The ocellus of the cockroach contains about 10,000 photoreceptors which have synapses onto four large second-order neurones, the L-neurones. The L-neurones extend dendritic branches into the ocellus, and their axons project into the ocellar tract neuropile of the brain, through the ocellar nerve. In the ocellar tract neuropile, L-neurones make synaptic contacts with the higher-order neurones (Mizunami, et. al., 1987, p. 261).

As a result of this research, a conclusion was drawn: “The action potential of the cockroach L-neurone originates in the ocellar tract of the brain” (Mizunami, et. al., 1987, p. 270). The investigation additionally produced useful information on the other side of the ledger, though apparently not as definitively:

The results also suggest that under normal conditions sodium ions have little role in generating the action potential since treatment with sodium-free saline did not affect the size or shape of the action potential (Mizunami, et al 1987, p. 269).

While preparing this portion of the paper, I could not dismiss the feeling that the activity described had more to do with the operation of electrical measurement equipment than neurological research on the cockroach. One researcher even provided evidence tending to support this:

Potentials recorded from the perineurium were interpreted in terms of an electrical model. . . . In electrical terms, the circuit consists of a loop composed of the shunt and the two membranes (Schofield, 1990, p. 338).


If research is to have any particular value the result should be an increase in the useful knowledge of the subject under study. Even if the effort is unsuccessful, such intent would constitute justification for the particular undertaking. The key word is useful.

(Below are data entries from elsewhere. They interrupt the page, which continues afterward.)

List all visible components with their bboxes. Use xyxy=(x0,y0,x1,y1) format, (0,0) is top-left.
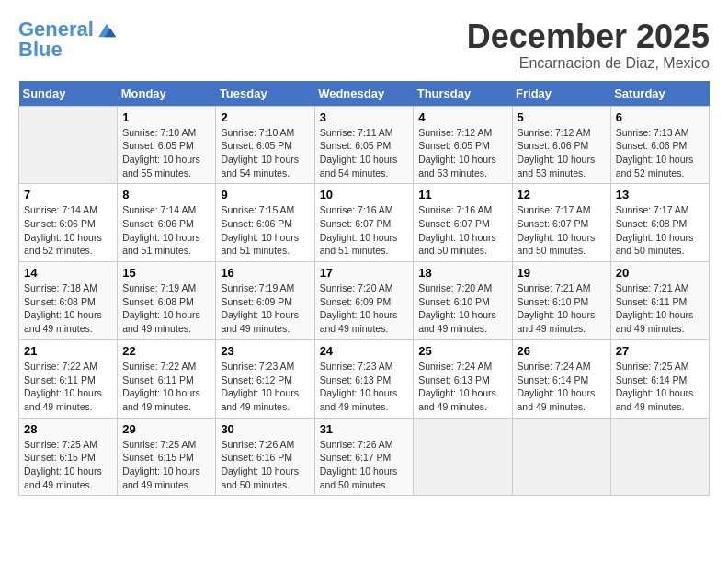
day-info: Sunrise: 7:26 AM Sunset: 6:16 PM Dayligh… xyxy=(221,438,309,492)
day-info: Sunrise: 7:25 AM Sunset: 6:15 PM Dayligh… xyxy=(122,438,210,492)
day-cell: 4Sunrise: 7:12 AM Sunset: 6:05 PM Daylig… xyxy=(414,106,512,184)
day-cell: 9Sunrise: 7:15 AM Sunset: 6:06 PM Daylig… xyxy=(216,184,314,262)
day-cell: 29Sunrise: 7:25 AM Sunset: 6:15 PM Dayli… xyxy=(118,418,216,496)
day-cell: 23Sunrise: 7:23 AM Sunset: 6:12 PM Dayli… xyxy=(216,339,314,418)
day-info: Sunrise: 7:12 AM Sunset: 6:05 PM Dayligh… xyxy=(418,126,506,180)
week-row-1: 1Sunrise: 7:10 AM Sunset: 6:05 PM Daylig… xyxy=(19,106,710,184)
day-number: 27 xyxy=(616,344,704,358)
day-info: Sunrise: 7:21 AM Sunset: 6:10 PM Dayligh… xyxy=(518,282,606,336)
weekday-header-tuesday: Tuesday xyxy=(216,81,314,107)
location-subtitle: Encarnacion de Diaz, Mexico xyxy=(467,55,710,72)
day-cell: 20Sunrise: 7:21 AM Sunset: 6:11 PM Dayli… xyxy=(610,262,709,340)
day-number: 31 xyxy=(320,422,409,436)
week-row-3: 14Sunrise: 7:18 AM Sunset: 6:08 PM Dayli… xyxy=(19,262,710,340)
day-number: 28 xyxy=(24,422,112,436)
day-cell xyxy=(414,418,512,496)
day-info: Sunrise: 7:13 AM Sunset: 6:06 PM Dayligh… xyxy=(616,126,704,180)
day-info: Sunrise: 7:25 AM Sunset: 6:14 PM Dayligh… xyxy=(616,360,704,414)
day-cell: 30Sunrise: 7:26 AM Sunset: 6:16 PM Dayli… xyxy=(216,418,314,496)
day-cell xyxy=(512,418,610,496)
day-cell: 3Sunrise: 7:11 AM Sunset: 6:05 PM Daylig… xyxy=(314,106,414,184)
day-number: 3 xyxy=(320,110,409,124)
day-cell: 26Sunrise: 7:24 AM Sunset: 6:14 PM Dayli… xyxy=(512,339,610,418)
weekday-header-thursday: Thursday xyxy=(414,81,512,107)
day-cell: 18Sunrise: 7:20 AM Sunset: 6:10 PM Dayli… xyxy=(414,262,512,340)
day-info: Sunrise: 7:20 AM Sunset: 6:09 PM Dayligh… xyxy=(320,282,409,336)
day-number: 2 xyxy=(221,110,309,124)
day-info: Sunrise: 7:23 AM Sunset: 6:12 PM Dayligh… xyxy=(221,360,309,414)
day-info: Sunrise: 7:16 AM Sunset: 6:07 PM Dayligh… xyxy=(320,203,409,258)
page-header: General Blue December 2025 Encarnacion d… xyxy=(18,18,710,72)
weekday-header-friday: Friday xyxy=(512,81,610,107)
day-number: 21 xyxy=(24,344,112,358)
day-cell: 21Sunrise: 7:22 AM Sunset: 6:11 PM Dayli… xyxy=(19,339,118,418)
day-info: Sunrise: 7:24 AM Sunset: 6:13 PM Dayligh… xyxy=(418,360,506,414)
day-info: Sunrise: 7:20 AM Sunset: 6:10 PM Dayligh… xyxy=(418,282,506,336)
day-cell: 28Sunrise: 7:25 AM Sunset: 6:15 PM Dayli… xyxy=(19,418,118,496)
day-info: Sunrise: 7:22 AM Sunset: 6:11 PM Dayligh… xyxy=(122,360,210,414)
day-info: Sunrise: 7:12 AM Sunset: 6:06 PM Dayligh… xyxy=(518,126,606,180)
day-info: Sunrise: 7:11 AM Sunset: 6:05 PM Dayligh… xyxy=(320,126,409,180)
day-number: 10 xyxy=(320,188,409,201)
day-number: 16 xyxy=(221,266,309,280)
day-number: 5 xyxy=(518,110,606,124)
day-info: Sunrise: 7:19 AM Sunset: 6:08 PM Dayligh… xyxy=(122,282,210,336)
day-info: Sunrise: 7:26 AM Sunset: 6:17 PM Dayligh… xyxy=(320,438,409,492)
calendar-table: SundayMondayTuesdayWednesdayThursdayFrid… xyxy=(18,81,710,497)
logo: General Blue xyxy=(18,18,118,62)
week-row-2: 7Sunrise: 7:14 AM Sunset: 6:06 PM Daylig… xyxy=(19,184,710,262)
weekday-header-monday: Monday xyxy=(118,81,216,107)
day-cell: 15Sunrise: 7:19 AM Sunset: 6:08 PM Dayli… xyxy=(118,262,216,340)
day-number: 24 xyxy=(320,344,409,358)
day-number: 29 xyxy=(122,422,210,436)
day-cell: 1Sunrise: 7:10 AM Sunset: 6:05 PM Daylig… xyxy=(118,106,216,184)
day-cell: 25Sunrise: 7:24 AM Sunset: 6:13 PM Dayli… xyxy=(414,339,512,418)
weekday-header-wednesday: Wednesday xyxy=(314,81,414,107)
day-number: 12 xyxy=(518,188,606,201)
day-info: Sunrise: 7:16 AM Sunset: 6:07 PM Dayligh… xyxy=(418,203,506,258)
day-info: Sunrise: 7:23 AM Sunset: 6:13 PM Dayligh… xyxy=(320,360,409,414)
day-number: 6 xyxy=(616,110,704,124)
day-cell: 8Sunrise: 7:14 AM Sunset: 6:06 PM Daylig… xyxy=(118,184,216,262)
day-number: 14 xyxy=(24,266,112,280)
day-number: 9 xyxy=(221,188,309,201)
day-cell: 6Sunrise: 7:13 AM Sunset: 6:06 PM Daylig… xyxy=(610,106,709,184)
day-cell xyxy=(19,106,118,184)
day-cell: 31Sunrise: 7:26 AM Sunset: 6:17 PM Dayli… xyxy=(314,418,414,496)
day-number: 23 xyxy=(221,344,309,358)
day-number: 11 xyxy=(418,188,506,201)
day-number: 4 xyxy=(418,110,506,124)
day-cell: 17Sunrise: 7:20 AM Sunset: 6:09 PM Dayli… xyxy=(314,262,414,340)
day-number: 8 xyxy=(122,188,210,201)
week-row-4: 21Sunrise: 7:22 AM Sunset: 6:11 PM Dayli… xyxy=(19,339,710,418)
day-cell: 11Sunrise: 7:16 AM Sunset: 6:07 PM Dayli… xyxy=(414,184,512,262)
day-number: 13 xyxy=(616,188,704,201)
day-cell: 5Sunrise: 7:12 AM Sunset: 6:06 PM Daylig… xyxy=(512,106,610,184)
day-info: Sunrise: 7:14 AM Sunset: 6:06 PM Dayligh… xyxy=(122,203,210,258)
day-cell: 13Sunrise: 7:17 AM Sunset: 6:08 PM Dayli… xyxy=(610,184,709,262)
day-number: 30 xyxy=(221,422,309,436)
day-number: 1 xyxy=(122,110,210,124)
month-title: December 2025 xyxy=(467,18,710,55)
day-info: Sunrise: 7:10 AM Sunset: 6:05 PM Dayligh… xyxy=(122,126,210,180)
day-info: Sunrise: 7:25 AM Sunset: 6:15 PM Dayligh… xyxy=(24,438,112,492)
day-number: 26 xyxy=(518,344,606,358)
day-cell: 22Sunrise: 7:22 AM Sunset: 6:11 PM Dayli… xyxy=(118,339,216,418)
day-number: 7 xyxy=(24,188,112,201)
day-number: 22 xyxy=(122,344,210,358)
day-info: Sunrise: 7:17 AM Sunset: 6:08 PM Dayligh… xyxy=(616,203,704,258)
day-cell: 16Sunrise: 7:19 AM Sunset: 6:09 PM Dayli… xyxy=(216,262,314,340)
day-info: Sunrise: 7:19 AM Sunset: 6:09 PM Dayligh… xyxy=(221,282,309,336)
weekday-header-saturday: Saturday xyxy=(610,81,709,107)
day-info: Sunrise: 7:10 AM Sunset: 6:05 PM Dayligh… xyxy=(221,126,309,180)
day-cell: 10Sunrise: 7:16 AM Sunset: 6:07 PM Dayli… xyxy=(314,184,414,262)
week-row-5: 28Sunrise: 7:25 AM Sunset: 6:15 PM Dayli… xyxy=(19,418,710,496)
day-info: Sunrise: 7:15 AM Sunset: 6:06 PM Dayligh… xyxy=(221,203,309,258)
day-cell: 2Sunrise: 7:10 AM Sunset: 6:05 PM Daylig… xyxy=(216,106,314,184)
day-info: Sunrise: 7:24 AM Sunset: 6:14 PM Dayligh… xyxy=(518,360,606,414)
day-cell: 19Sunrise: 7:21 AM Sunset: 6:10 PM Dayli… xyxy=(512,262,610,340)
day-number: 18 xyxy=(418,266,506,280)
weekday-header-row: SundayMondayTuesdayWednesdayThursdayFrid… xyxy=(19,81,710,107)
day-cell xyxy=(610,418,709,496)
day-number: 19 xyxy=(518,266,606,280)
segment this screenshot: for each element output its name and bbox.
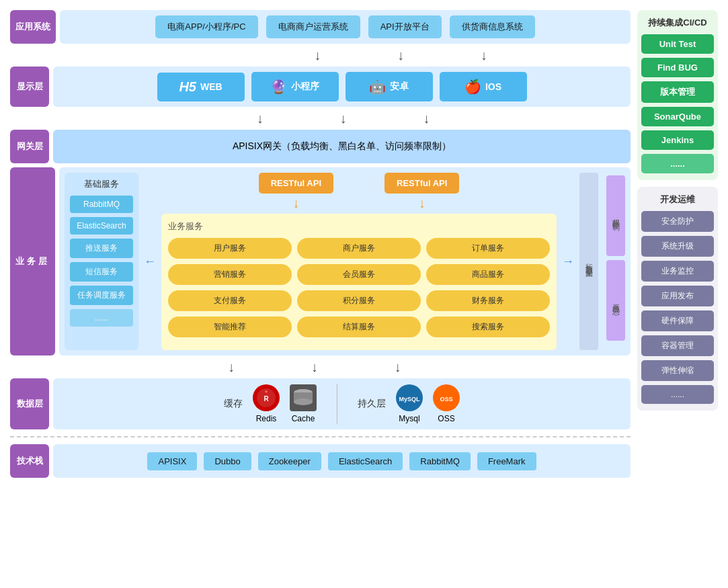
persist-label: 持久层 bbox=[358, 398, 386, 410]
display-boxes: H5 WEB 🔮 小程序 🤖 安卓 🍎 IOS bbox=[58, 72, 625, 101]
devops-elastic[interactable]: 弹性伸缩 bbox=[641, 360, 714, 381]
biz-marketing: 营销服务 bbox=[168, 264, 292, 285]
app-box-0: 电商APP/小程序/PC bbox=[155, 15, 257, 38]
syslog-bar: 系统日志 bbox=[606, 260, 625, 341]
rights-bar: 权限控制 bbox=[606, 175, 625, 256]
display-box-ios: 🍎 IOS bbox=[440, 72, 527, 101]
arrow-row-1: ↓ ↓ ↓ bbox=[10, 48, 631, 62]
app-layer-row: 应用系统 电商APP/小程序/PC 电商商户运营系统 API开放平台 供货商信息… bbox=[10, 10, 631, 44]
cicd-more[interactable]: ...... bbox=[641, 154, 714, 173]
apple-icon: 🍎 bbox=[464, 79, 481, 95]
app-layer-content: 电商APP/小程序/PC 电商商户运营系统 API开放平台 供货商信息系统 bbox=[60, 10, 631, 44]
arrow-right-container: → bbox=[562, 173, 574, 350]
business-layer-label: 业务层 bbox=[10, 167, 55, 355]
oss-item: OSS OSS bbox=[433, 384, 460, 423]
arrow-down-4: ↓ bbox=[257, 112, 264, 125]
tech-zookeeper: Zookeeper bbox=[258, 452, 321, 470]
biz-services-title: 业务服务 bbox=[168, 220, 550, 233]
biz-settle: 结算服务 bbox=[297, 317, 421, 337]
biz-product: 商品服务 bbox=[426, 264, 550, 285]
cicd-unit-test[interactable]: Unit Test bbox=[641, 34, 714, 54]
business-layer-row: 业务层 基础服务 RabbitMQ ElasticSearch 推送服务 短信服… bbox=[10, 167, 631, 355]
restful-api-box-left: RESTful API bbox=[259, 173, 333, 194]
cache-icon bbox=[290, 384, 317, 411]
cicd-panel: 持续集成CI/CD Unit Test Find BUG 版本管理 SonarQ… bbox=[637, 10, 718, 180]
biz-services-area: 业务服务 用户服务 商户服务 订单服务 营销服务 会员服务 商品服务 支付服务 … bbox=[161, 214, 557, 350]
devops-more[interactable]: ...... bbox=[641, 385, 714, 404]
biz-user: 用户服务 bbox=[168, 238, 292, 259]
arrow-left-container: ← bbox=[144, 173, 156, 350]
devops-container[interactable]: 容器管理 bbox=[641, 335, 714, 356]
android-icon: 🤖 bbox=[369, 79, 386, 95]
devops-security[interactable]: 安全防护 bbox=[641, 211, 714, 232]
arrow-row-3: ↓ ↓ ↓ bbox=[10, 360, 631, 374]
biz-order: 订单服务 bbox=[426, 238, 550, 259]
oss-label: OSS bbox=[438, 414, 454, 423]
arrow-down-9: ↓ bbox=[394, 360, 401, 374]
data-layer-content: 缓存 R Redis Cache bbox=[53, 378, 631, 429]
arrow-right-icon: → bbox=[562, 255, 574, 269]
cache-label-2: Cache bbox=[292, 414, 315, 423]
diagram-area: 应用系统 电商APP/小程序/PC 电商商户运营系统 API开放平台 供货商信息… bbox=[10, 10, 631, 578]
devops-upgrade[interactable]: 系统升级 bbox=[641, 236, 714, 257]
arrow-restful-left: ↓ bbox=[292, 196, 299, 210]
cache-section: 缓存 R Redis Cache bbox=[224, 384, 317, 423]
cache-item: Cache bbox=[290, 384, 317, 423]
cicd-version[interactable]: 版本管理 bbox=[641, 81, 714, 103]
gateway-text: APISIX网关（负载均衡、黑白名单、访问频率限制） bbox=[233, 140, 451, 153]
basic-services-title: 基础服务 bbox=[70, 178, 133, 190]
cicd-title: 持续集成CI/CD bbox=[648, 17, 706, 29]
restful-left: RESTful API ↓ bbox=[259, 173, 333, 210]
display-box-android: 🤖 安卓 bbox=[346, 72, 433, 101]
app-box-2: API开放平台 bbox=[368, 15, 442, 38]
arrow-row-2: ↓ ↓ ↓ bbox=[10, 111, 631, 126]
arrow-down-5: ↓ bbox=[339, 112, 346, 125]
devops-hardware[interactable]: 硬件保障 bbox=[641, 310, 714, 331]
svg-text:OSS: OSS bbox=[440, 396, 452, 403]
display-box-web: H5 WEB bbox=[157, 73, 245, 101]
arrow-down-3: ↓ bbox=[481, 48, 487, 62]
display-layer-content: H5 WEB 🔮 小程序 🤖 安卓 🍎 IOS bbox=[53, 67, 631, 107]
tech-layer-content: APISIX Dubbo Zookeeper ElasticSearch Rab… bbox=[53, 444, 631, 478]
arrow-down-7: ↓ bbox=[228, 360, 235, 374]
redis-icon: R bbox=[253, 384, 280, 411]
tech-elasticsearch: ElasticSearch bbox=[328, 452, 403, 470]
right-panel: 持续集成CI/CD Unit Test Find BUG 版本管理 SonarQ… bbox=[637, 10, 718, 578]
biz-merchant: 商户服务 bbox=[297, 238, 421, 259]
data-layer-label: 数据层 bbox=[10, 378, 49, 429]
main-container: 应用系统 电商APP/小程序/PC 电商商户运营系统 API开放平台 供货商信息… bbox=[0, 0, 728, 588]
mysql-icon: MySQL bbox=[396, 384, 423, 411]
arrow-down-8: ↓ bbox=[311, 360, 318, 374]
svg-point-4 bbox=[294, 398, 313, 405]
data-inner: 缓存 R Redis Cache bbox=[58, 384, 625, 424]
h5-icon: H5 bbox=[179, 79, 196, 95]
cicd-sonarqube[interactable]: SonarQube bbox=[641, 107, 714, 126]
middle-section: RESTful API ↓ RESTful API ↓ 业务服务 用 bbox=[161, 173, 557, 350]
arrow-left-icon: ← bbox=[144, 255, 156, 269]
arrow-down-2: ↓ bbox=[397, 48, 404, 62]
tech-boxes: APISIX Dubbo Zookeeper ElasticSearch Rab… bbox=[58, 452, 625, 470]
devops-panel: 开发运维 安全防护 系统升级 业务监控 应用发布 硬件保障 容器管理 弹性伸缩 … bbox=[637, 187, 718, 411]
svg-text:R: R bbox=[264, 395, 269, 403]
tech-dubbo: Dubbo bbox=[204, 452, 251, 470]
service-rabbitmq: RabbitMQ bbox=[70, 196, 133, 213]
cicd-jenkins[interactable]: Jenkins bbox=[641, 130, 714, 150]
gateway-layer-label: 网关层 bbox=[10, 130, 49, 163]
app-layer-label: 应用系统 bbox=[10, 10, 56, 44]
biz-member: 会员服务 bbox=[297, 264, 421, 285]
spacer bbox=[339, 173, 379, 210]
restful-api-row: RESTful API ↓ RESTful API ↓ bbox=[161, 173, 557, 210]
devops-deploy[interactable]: 应用发布 bbox=[641, 286, 714, 306]
service-task: 任务调度服务 bbox=[70, 286, 133, 305]
basic-services: 基础服务 RabbitMQ ElasticSearch 推送服务 短信服务 任务… bbox=[65, 173, 138, 350]
redis-label: Redis bbox=[256, 414, 277, 423]
biz-finance: 财务服务 bbox=[426, 290, 550, 311]
tech-apisix: APISIX bbox=[147, 452, 197, 470]
display-box-miniapp: 🔮 小程序 bbox=[251, 72, 339, 101]
redis-item: R Redis bbox=[253, 384, 280, 423]
devops-monitor[interactable]: 业务监控 bbox=[641, 261, 714, 282]
app-boxes: 电商APP/小程序/PC 电商商户运营系统 API开放平台 供货商信息系统 bbox=[65, 15, 625, 38]
biz-grid: 用户服务 商户服务 订单服务 营销服务 会员服务 商品服务 支付服务 积分服务 … bbox=[168, 238, 550, 337]
cicd-find-bug[interactable]: Find BUG bbox=[641, 58, 714, 77]
side-bars: 权限控制 系统日志 bbox=[606, 173, 625, 350]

I am unable to discern any useful knowledge which has been gleaned from the research described in this paper. On the other side, I may be making this more complicated than it actually is. Perhaps I should not look beyond the pressure to be published.

Forced evolutionary interpretation of empirical evidence does not give proper weight to other possible explanations. The cockroach is recognizable as an extant biological organism. Described superficial differences notwithstanding, it is identifiable as a fossil form in sediment alleged to be between 280 and 345 million years old. Therefore, evolution is not the best explanation for the existence of this biological organism.

Is there other motivation for so much research on the cockroach? A biologist has promoted one particular species on the dual bases of observational variety and economics:

The Maderia cockroach, Leucophaea maderae, has been used extensively . . . in the illustration of biological principles. A wide range of experiments, including both ecological and biochemical approaches, are possible with this insect. . . . The use of this animal is particularly effective in crowded, low-budget biology courses . . . (Yurkiewicz, 1970, p. 39).

A pair of biologists provided a more generalized purpose and were far less kind: “The advantage of cockroaches as laboratory animals is that they survive in spite of the technical assistance available in some laboratories!” (Guthrie and Tindall, 1968, p. 17).


I wish to thank my good friend Ron Calais for his encouragement, support, and provision of research material. I especially thank him for his patience; Job would be proud.